Dalam pidato kunci pada acara ‘Diseminasi Peraturan Presiden Nomor 88 Tahun 2025: Penguatan Komite TPPU dalam Upaya Disrupsi Kejahatan Judi Online dan Pencucian Uang di Indonesia’ di Gedung Pusat Pelaporan dan Analisis Transaksi Keuangan (PPATK), Jakarta, Selasa (4/11), Yusril mengungkapkan bahwa perampasan uang hasil kejahatan judi online dapat dilakukan dengan proses acara cepat, yaitu hanya dalam waktu tujuh hari sesuai ketentuan Pasal 64-67 Undang-Undang Nomor 8 Tahun 2010 tentang Pencegahan dan Pemberantasan Tindak Pidana Pencucian Uang (TPPU).
“Negara berhak merampas uang bandar dan pemain judi online berdasarkan putusan pengadilan. Mekanismenya dapat dilakukan hanya dalam waktu tujuh hari untuk diputus, sesuai ketentuan hukum yang berlaku. Ini bagian dari upaya nyata negara dalam menegakkan kedaulatan hukum dan memberantas kejahatan ekonomi digital,” tegas Yusril.

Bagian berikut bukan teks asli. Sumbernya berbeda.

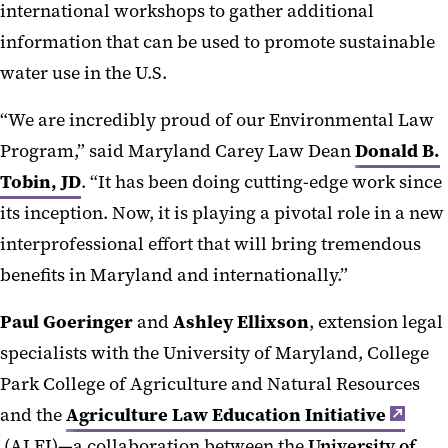
international workshops to gather additional
information that can be used to promote sustainable
water use in the U.S.
“We are incredibly proud of our Environmental Law
Program,” said Maryland Carey Law Dean
Donald B.
Tobin, JD
. “It has been doing cutting-edge work since
its inception. Now, it is playing a pivotal role in a new
interprofessional effort that will bring tremendous
benefits in Maryland and internationally.”
Paul Goeringer
and
Ashley Ellixson
, extension legal
specialists with the University of Maryland, College
Park College of Agriculture and Natural Resources
and the
Agriculture Law Education Initiative
(ALEI)—a collaboration between the
University of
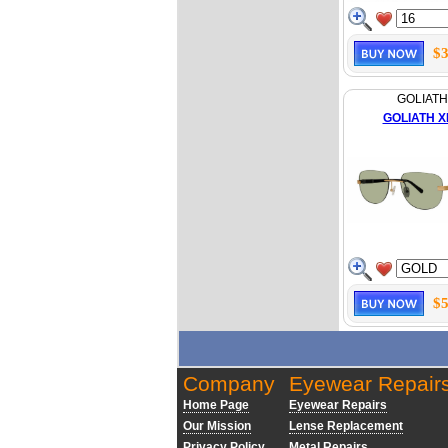
$3
GOLIATH
GOLIATH XL
$5
Company
Eyewear Repair
Home Page
Eyewear Repairs
Our Mission
Lense Replacement
Privacy Policy
Metal Repairs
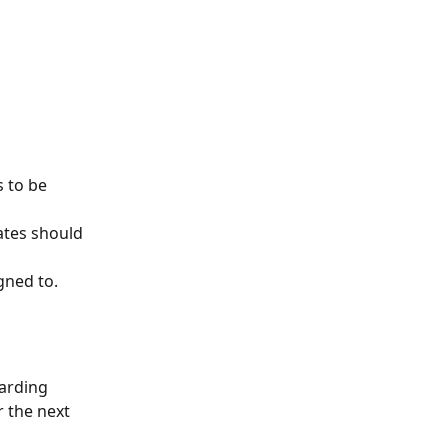
 to be 
ates should 
gned to.
arding 
r the next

Yusril juga menekankan bahwa judi online merupakan tindak kejahatan serius yang menimbulkan kerugian ekonomi dan sosial bagi negara. Oleh karena itu, aparat penegak hukum harus memanfaatkan mekanisme hukum yang telah tersedia untuk menindak dan merampas hasil kejahatan tersebut.

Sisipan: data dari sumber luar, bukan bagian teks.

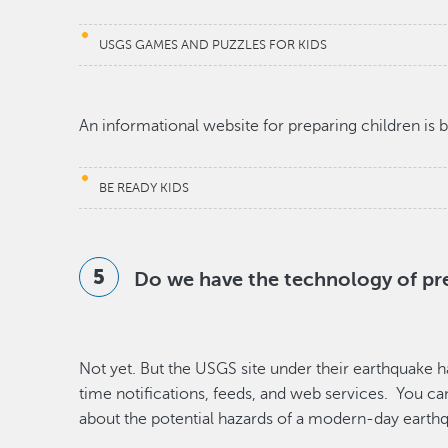
USGS GAMES AND PUZZLES FOR KIDS
An informational website for preparing children is 
BE READY KIDS
Do we have the technology of pr
Not yet. But the USGS site under their earthquake h
time notifications, feeds, and web services. You ca
about the potential hazards of a modern-day earth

Dalam kesempatan tersebut, Yusril juga menjelaskan bahwa bandar judi dapat dijerat pidana maksimal 10 tahun penjara sesuai Pasal 303 KUHP, sementara pemain judi dapat dikenai pidana tiga tahun penjara berdasarkan Pasal 303 bis KUHP.
Yusril mengakui bahwa transaksi uang judi online sering lolos dari pantauan karena menggunakan cryptocurrency dan dompet digital. Namun, PPATK memiliki kemampuan untuk mengungkapkan transaksi jenis ini.
“Jika dalam 20 hari tidak ada keberatan, PPATK dapat menyerahkan temuannya kepada penyidik. Jika dalam 30 hari pemilik uang tidak muncul, penyidik dapat mengajukan permohonan ke pengadilan untuk menetapkan uang tersebut sebagai aset negara,” jelas Yusril.